Here’s the grind: for Scripture reading, I read Luke 19:1-10, for a colleague of mine. I used the NIV ’84.
But later I checked the ESV and didn’t like what I read:
He entered Jericho and was passing through. 2And there was a man named Zacchaeus. (bold added)
Why begin a new section with the pronoun He instead of its referent Jesus, which is back in 18:42). At times the ESV avoids this sort of ambiguity (see 11:37).
So the ESV leaves the listener to ask, Who is this He?
Therefore translators need to think public reading when undertaking their task. Again, since it’s a new section—taking the dynamic approach and going with Jesus—is the way to go:
Jesus entered Jericho and was passing through. 2 A man was there by the name of Zacchaeus… (Luke 19:1, NIV, bold added)
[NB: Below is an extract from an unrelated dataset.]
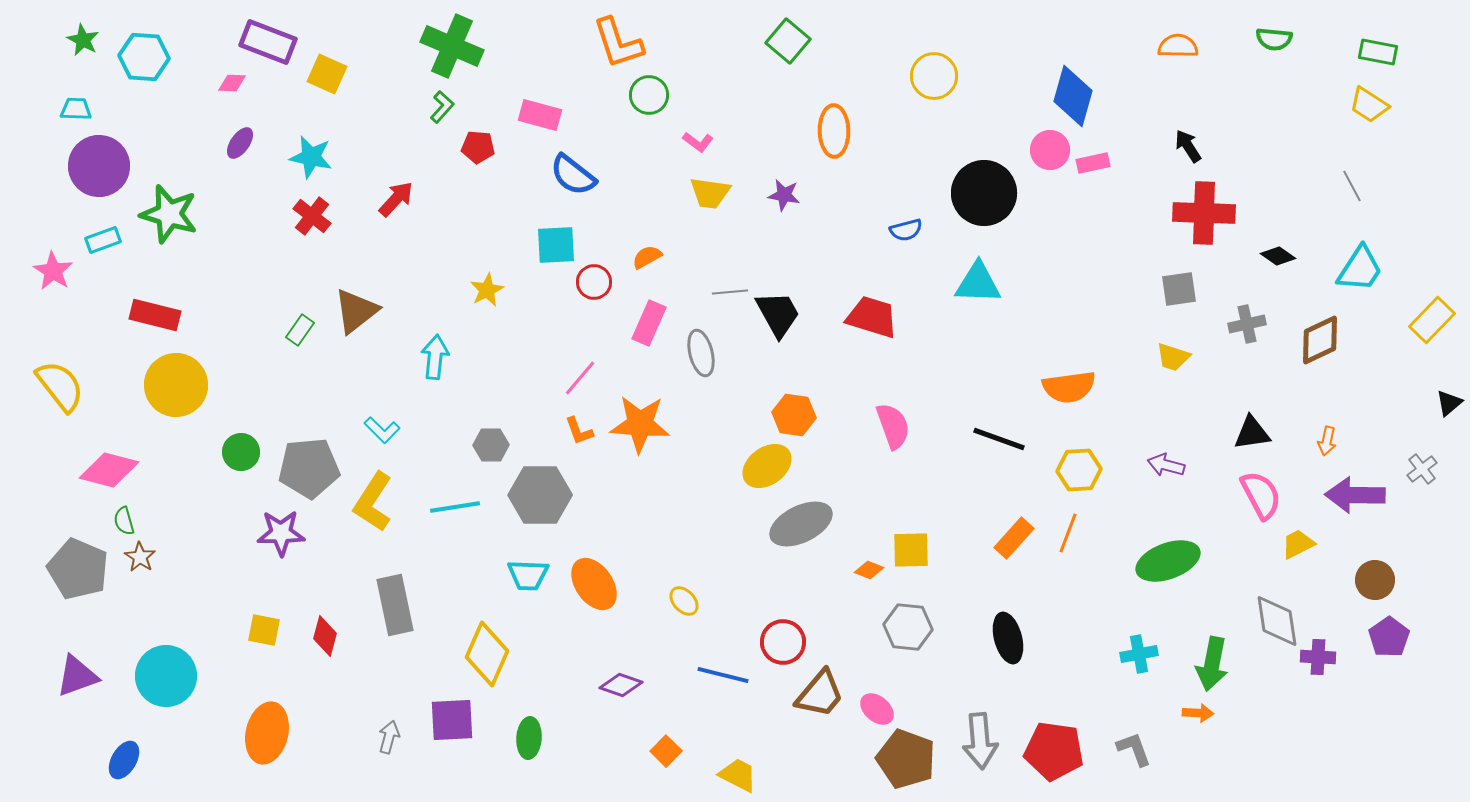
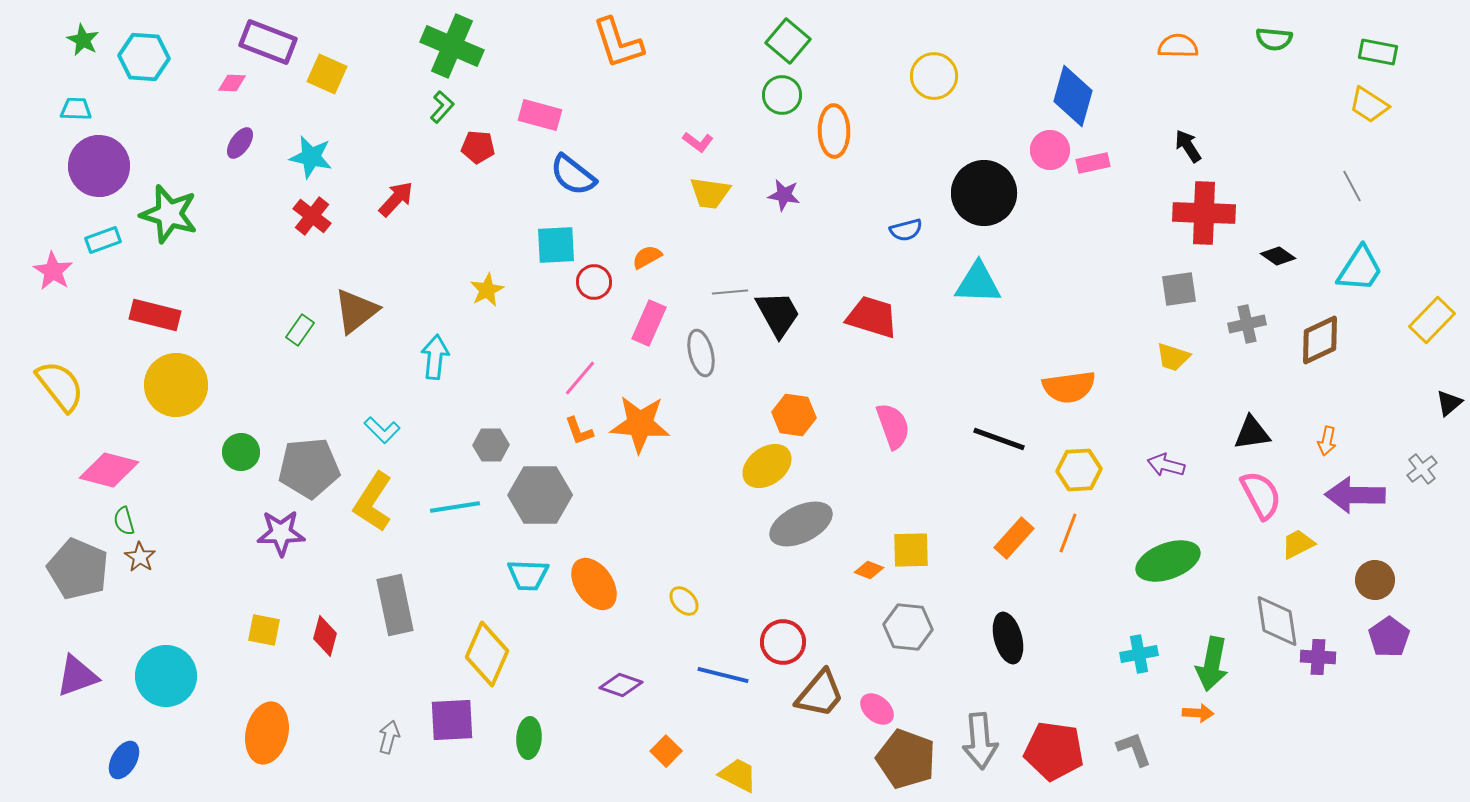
green circle at (649, 95): moved 133 px right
In taking the Dynamic Equivalent approach to the Greek εἰσελθὼν, which is the aorist active participle, nominative singular masculine, of εἰσέρχομαι, the NIV avoids both the ambiguity and confusion of the ESV.
And since a participle is a verbal adjective, Luke expects us to trace εἰσελθὼν back to its referent, in this case ὁ Ἰησοῦς, nominative singular masculine (notice the agreement between the participle and its referent).